'Roseanne' Cancellation Aftermath: Who Gets Paid?

ROSEANNE S10E03 Still 2 - Publicity - H 2018
Adam Rose/ABC

The abrupt cancellation of Roseanne will not come cheap.

Although the decision was widely viewed as necessary given the racist nature of star Roseanne Barr's social media attack on Valerie Jarrett, the former senior adviser to Barack Obama, several sources with knowledge of the situation suggest that ABC and parent company Disney could be on the hook for "tens of millions of dollars." And that doesn't include the forgone ad revenue, as broadcast's No. 1 show was expected to drive at least $60 million in its 11th season, according to Kantar Media. Insiders, meanwhile, denied the "tens of millions of dollars" sum and pegged it at significantly less. ABC declined comment.

Given the circumstances — the dismissal came just hours after Barr tweeted about Jarett to her 767,000-plus followers: "Muslim brotherhood & planet of the apes had a baby=vj" — those sources say the network won't be able to invoke the force majeure clause, which allows producers to cancel contracts due to unforeseen, catastrophic events.
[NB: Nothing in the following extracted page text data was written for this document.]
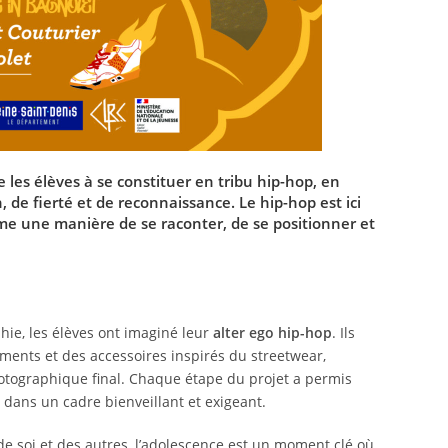
e les élèves à se constituer en
tribu hip-hop
, en
 de fierté et de reconnaissance. Le hip-hop est ici
me une manière de se raconter, de se positionner et
phie, les élèves ont imaginé leur
alter ego hip-hop
. Ils
tements et des accessoires inspirés du streetwear,
otographique final. Chaque étape du projet a permis
ve, dans un cadre bienveillant et exigeant.
n de soi et des autres, l’adolescence est un moment clé où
ABC brass will have to make some tough choices about whether and how to compensate the cast and crew for the scrapped 13 episodes. 

According to those same sources, no conversations were had Tuesday about how all of this will play out since all involved were still in a state of shock. ABC's top television executives, Ben Sherwood and Channing Dungey, are expected to engage as early as Wednesday with representatives for Tom Werner, whose Carsey-Werner production company produced the original run as well as the revival, on the subject of compensation for the cast and crew. Werner is repped by UTA, which also represents several writers, including showrunner Bruce Helford, on the series.
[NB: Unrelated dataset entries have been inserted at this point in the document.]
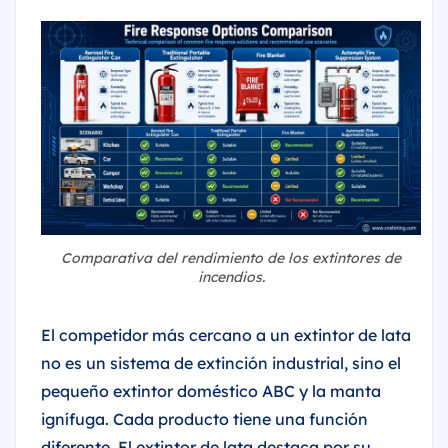
Comparativa del rendimiento de los extintores de
incendios.
El competidor más cercano a un extintor de lata
no es un sistema de extinción industrial, sino el
pequeño extintor doméstico ABC y la manta
ignífuga. Cada producto tiene una función
diferente. El extintor de lata destaca por su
Per multiple insiders, reps for the stars, including Sara Gilbert, Laurie Metcalf and John Goodman, who recently negotiated new deals for the 11th season at $300,000 an episode (up from $250,000 a year before), are expecting to still be compensated for at least 10 episodes of the season since, as many note, "Their options were exercised." Or at least that's the case they intend to make if ABC opts not to pay them for the jettisoned season. "They'll lawyer up if they have to," says a source with ties to the show.

What's less clear is if and how the writing staff will be compensated. Only a very select few — and maybe even just one — have a clause in their contracts that requires that they be paid for a minimum number of episodes, in this case 10, regardless of whether anything gets produced. (The scrapped 11th season was due to run 13 episodes, up from nine.) The remainder of the writing staff is contractually obligated to be paid only for produced episodes, of which there were none. In fact, in a surreal twist, the writers room for the forthcoming season opened Tuesday, though insiders suggest little got done given the fallout of the viral (and since deleted) tweet. 
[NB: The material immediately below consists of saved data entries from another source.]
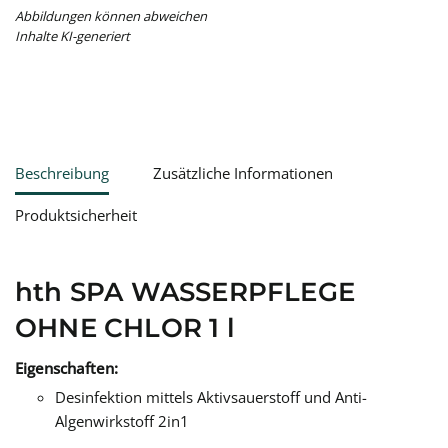
Abbildungen können abweichen
Inhalte KI-generiert
Beschreibung
Zusätzliche Informationen
Produktsicherheit
hth SPA WASSERPFLEGE
OHNE CHLOR 1 l
Eigenschaften:
Desinfektion mittels Aktivsauerstoff und Anti-
Algenwirkstoff 2in1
If it comes to it, reps for those writers are expected to fight for at least some compensation, arguing that, among other things, the writers passed up job opportunities to take one on Roseanne. "Nobody really knows yet what kind of compensation they're going to get," writer and exec producer Dave Caplan told The Hollywood Reporter hours after the news hit, noting, "Everybody is a little bit on edge about how it's going to turn out."

ABC's Sherwood issued an internal memo to staff Wednesday in which he apologized to the "many men and women" who worked on the revival and were prepping for the new season. "We're so sorry they were swept up in all of this and we give thanks for their remarkable talents, wish them well, and hope to find another way to work together down the road," he wrote.

UPDATE: This story has been edited to reflect the cast's accurate episodic fee for the 11th season.